Many residences are of stone and wooden construction, with half timbered facades and detailed corbelling, some dating from as early as the 14th Century. Evidence of the historical prosperity of Bruniquel can be seen in the decorated turrets, sculptured stone doorways and carved figures. The church was destroyed during the religious wars but was rebuilt in the 17th Century and further altered at the 19th Century.


Cordes Sur Ciel view from above mist

No matter which direction you come from, the sudden sight of the town built high on top of an isolated knoll, will always take your breath away. If you visit early or late season, you may be lucky enough to see why it was renamed in 1993, from Cordes to Cordes-sur-Ciel. Low cloud and mist often shroud the valleys in this area and at this time Cordes appears above the mist and seems to float in the sky, bathed in sunlight.

This medieval bastide, like so many in this area, has been shaped by history. Before 1209 Catharism was widely adopted in Cordes, but after being declared heretical the inhabitants suffered cruel persecution. There is a plaque to commemorate an incident in 1233 when revolted by the fact that a follower was condemned to burn at the stake, the inhabitants of Cordes are said to have thrown the three inquisitors down the well in the market place. Only in 1321 would it finally submit. In spite of all this, Cordes was to experience, during this period, a phenomenal growth. In three generations, it became an important town numbering more than 5,000 inhabitants. Its prosperity sprang from the cloth, wool and leather industries, trading and finance.

In 1348, the black plague hit the town. It was to wipe out a quarter of the population. Seven years later, the Hundred Years War led to the English occupying the land as far as the neighbouring hills.

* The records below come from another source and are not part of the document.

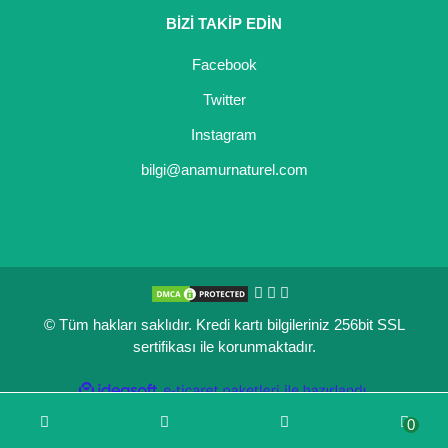
BİZİ TAKİP EDİN
Kocayemiş Fidanı
Facebook
Kuşburnu Fidanı
Twitter
Liçi Fidanı
Instagram
Longan Fidanı
bilgi@anamurnaturel.com
Malta Eriği Fidanı
Mango Fidanı
Melez Meyveler
© Tüm hakları saklıdır. Kredi kartı bilgileriniz 256bit SSL
Murt Fidanı
sertifikası ile korunmaktadır.
Muşmula Fidanı
ile
ideasoft
e-
hazırlandı.
ticaret
Muz Fidanı
0
paketleri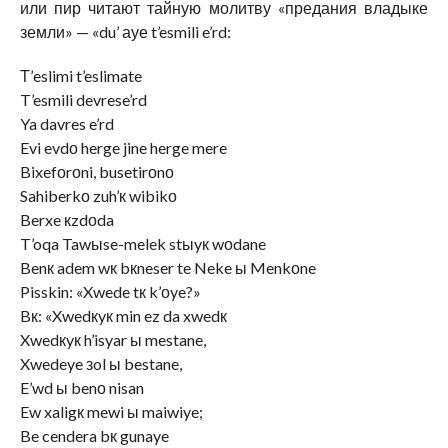
или пир читают тайную молитву «предания владыке
земли» — «du’ ауе t’esmili e’rd:
Т’eslimi t’eslimate
T’esmili devrese’rd
Ya davres e’rd
Evi evdо herge jine herge mere
Bixefоrоni, busetirоnо
Sahiberkо zuh’к wibikо
Berxe кzdоda
T’oqa Tawыse-melek stыyк wоdane
Benк adem wк bкneser te Neke ы Menkоne
Pisskin: «Xwede tк k’оye?»
Bк: «Xwedкyк min ez da xwedк
Xwedкyк h’isyar ы mestane,
Xwedeye зol ы bestane,
E’wd ы benо nisan
Ew xaligк mewi ы maiwiye;
Be cendera bк gunaye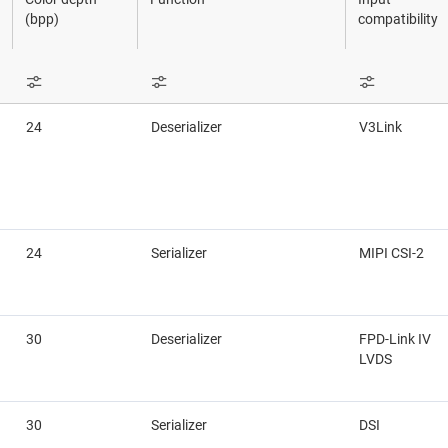
지털 I/O
센서
직렬 디지털 인터페이스(SDI) IC
(bpp)
compatibility
스위치 및 멀티플렉서
SBC(시스템 기반 칩)
 및 PECL IC
무선 연결
USB IC
24
Deserializer
V3Link
지 인터페이스(MSDI) IC
24
Serializer
MIPI CSI-2
30
Deserializer
FPD-Link IV
LVDS
30
Serializer
DSI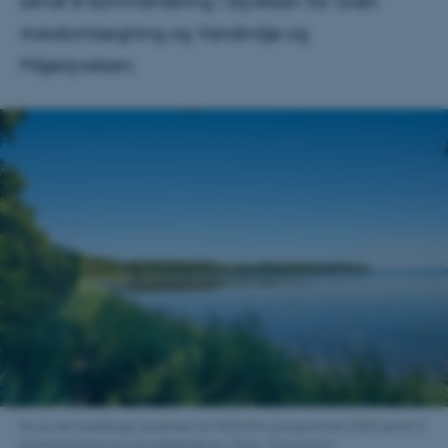
sendt til kommentering i Styrelsen for Grøn
Arealomlægning og Vandmiljø og
Miljøstyrelsen.
Nu er de foreløbige resultater for NOVANA-programmet 2023 sendt til
kommentering hos myndighederne. (Foto: Colourbox)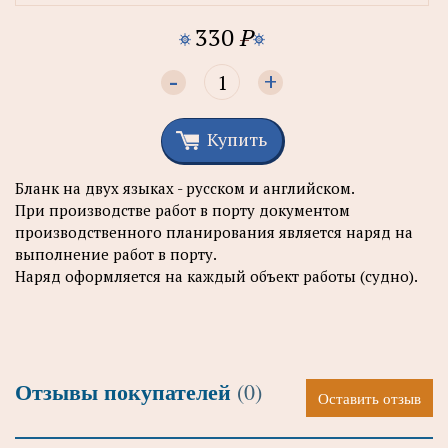
330
P
-
+
Купить
Бланк на двух языках - русском и английском.
При производстве работ в порту документом
производственного планирования является наряд на
выполнение работ в порту.
Наряд оформляется на каждый объект работы (судно).
Отзывы покупателей
(0)
Оставить отзыв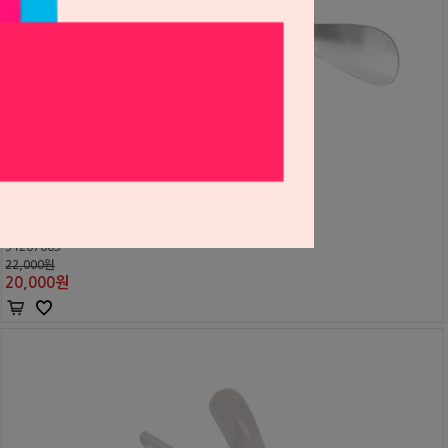
리트렉터
Youngdent
S1207003
22,000원
20,000
원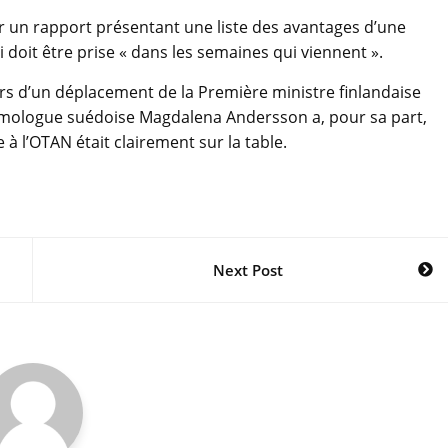
r un rapport présentant une liste des avantages d’une
 doit être prise « dans les semaines qui viennent ».
s d’un déplacement de la Première ministre finlandaise
mologue suédoise Magdalena Andersson a, pour sa part,
à l’OTAN était clairement sur la table.
Next Post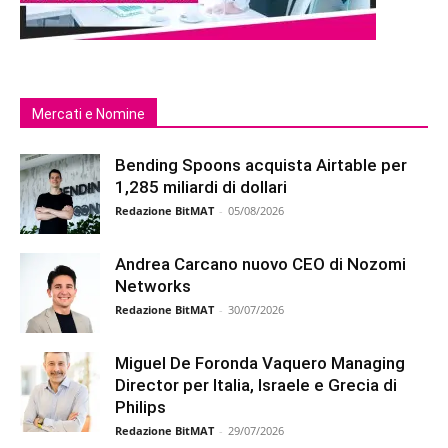
Mercati e Nomine
Bending Spoons acquista Airtable per
1,285 miliardi di dollari
Redazione BitMAT
-
05/08/2026
Andrea Carcano nuovo CEO di Nozomi
Networks
Redazione BitMAT
-
30/07/2026
Miguel De Foronda Vaquero Managing
Director per Italia, Israele e Grecia di
Philips
Redazione BitMAT
-
29/07/2026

From 1562, the Wars of Religion, that saw Catholics and Huguenots (Protestants) fighting each other, were to bring continued difficulty. The fortified town, which was considered to be the best stronghold in the Albi region, became the object of jealousy by the Huguenots. In 1568, it was besieged, plundered and partly burnt. At the end of the 17th century, the construction of the Canal du Midi completely changed the major trading routes and brought a collapse of trade in Cordes. The town now found itself off the beaten track. Stuck on its rock, it sank into oblivion.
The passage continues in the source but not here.